Air tankers had dropped 60,000 gallons of retardant to help slow the blaze.
Firefighters had most of the day to prepare for a cold front with gusting winds, McNeely said.
High winds and dry conditions were expected to persist into the evening across West Texas, the National Weather Service warned.
In Oklahoma, where Governor Mary Fallin has extended a 30-day state of emergency she declared on March 11, firefighters and helicopters on Sunday mopped up the smoldering remains of two fires that stainless steel pipe erupted Saturday.
One wildfire in Cleveland in north central Oklahoma charred more than 1,500 acres and forced 350 people to evacuate while another struck near Granite in southwest Oklahoma, said Michelann Ooten, a spokeswoman for the state Office of Emergency Management.
Officials at the scene, however, estimated at least 100,000 acres in two counties had burned from the shaded pold motor fire, which continued to grow Sunday evening.
"I can only describe it as an ocean of black, with a few islands of yellow," State Representative Pete Gallego said.
Flames "licked at the edges" of the town but did not burn their way through its center, sparing more buildings than expected, he said.
But 17 to 20 homes were destroyed, and as many as 30 more buildings were burned, he said after visiting the town, including a more than 100-year-old historic wooden ranch home. Residents had worked overnight to save their homes and moved on to help their neighbors, he said.
Hot spots still burned along the highway, and a glow from miles away was visible at night, he said.
"Even now, the flames in some places are 15 to 20 feet high," Gallego said.
The town was without impact crusher power Sunday evening. Gallego said many of the residents may not have been insured for fire.
Presidio County Emergency Management Coordinator Gary Mitschke said it was the first fire to scare him in 13 years of fighting grass fires. The blaze crossed railroad tracks and state highways as it roared past Fort Davis, he said.
Without a change in winds, which were keeping aircraft from helping firefighting efforts, the fire could burn for days or weeks, he said.
"Frankly, it moved almost as quick as a truck," Mitschke said. "When you hear the word firestorm, this is what I imagine."

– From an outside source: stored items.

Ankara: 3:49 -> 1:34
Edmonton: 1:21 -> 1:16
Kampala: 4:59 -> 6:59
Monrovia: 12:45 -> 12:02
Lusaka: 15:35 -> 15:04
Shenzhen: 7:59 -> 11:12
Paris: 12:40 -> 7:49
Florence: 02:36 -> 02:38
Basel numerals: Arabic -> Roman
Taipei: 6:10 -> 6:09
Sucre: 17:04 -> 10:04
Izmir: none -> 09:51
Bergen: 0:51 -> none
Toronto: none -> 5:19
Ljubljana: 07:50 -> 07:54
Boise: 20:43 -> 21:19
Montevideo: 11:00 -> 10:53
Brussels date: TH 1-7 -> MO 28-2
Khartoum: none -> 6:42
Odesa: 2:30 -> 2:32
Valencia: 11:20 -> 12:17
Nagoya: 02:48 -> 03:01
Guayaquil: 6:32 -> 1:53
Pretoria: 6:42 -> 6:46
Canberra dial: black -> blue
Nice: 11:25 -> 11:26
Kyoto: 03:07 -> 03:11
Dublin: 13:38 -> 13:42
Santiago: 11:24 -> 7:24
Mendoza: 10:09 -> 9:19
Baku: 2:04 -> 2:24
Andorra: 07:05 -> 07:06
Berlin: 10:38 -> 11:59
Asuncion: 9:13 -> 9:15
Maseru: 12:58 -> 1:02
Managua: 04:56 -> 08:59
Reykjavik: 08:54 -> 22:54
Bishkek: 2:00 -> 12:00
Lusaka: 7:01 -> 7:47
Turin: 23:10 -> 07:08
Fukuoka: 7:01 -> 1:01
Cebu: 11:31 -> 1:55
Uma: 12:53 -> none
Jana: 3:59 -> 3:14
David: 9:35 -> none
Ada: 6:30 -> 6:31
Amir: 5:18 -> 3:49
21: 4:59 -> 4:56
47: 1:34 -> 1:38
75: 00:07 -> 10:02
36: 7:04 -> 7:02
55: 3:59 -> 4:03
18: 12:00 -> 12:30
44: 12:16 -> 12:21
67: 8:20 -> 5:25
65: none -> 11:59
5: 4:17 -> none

A federal emergency management spokesman said a fire grant for the county had been approved Saturday and that the agency stood by to support as needed.
Wildfires fed by dry, windy conditions have charred more than 270,000 acres in eight days across Texas, burning homes, killing livestock and drawing in crews and equipment from 25 states.
Plants that thrived in wet weather turned to tinder under a cold, dry winter. Weeks of high winds and little moisture have made every spark dangerous.
A Texas firefighter was in critical condition with severe burns Sunday afternoon after electronic ballast fighting an estimated 60,000-acre fire in the northern Panhandle.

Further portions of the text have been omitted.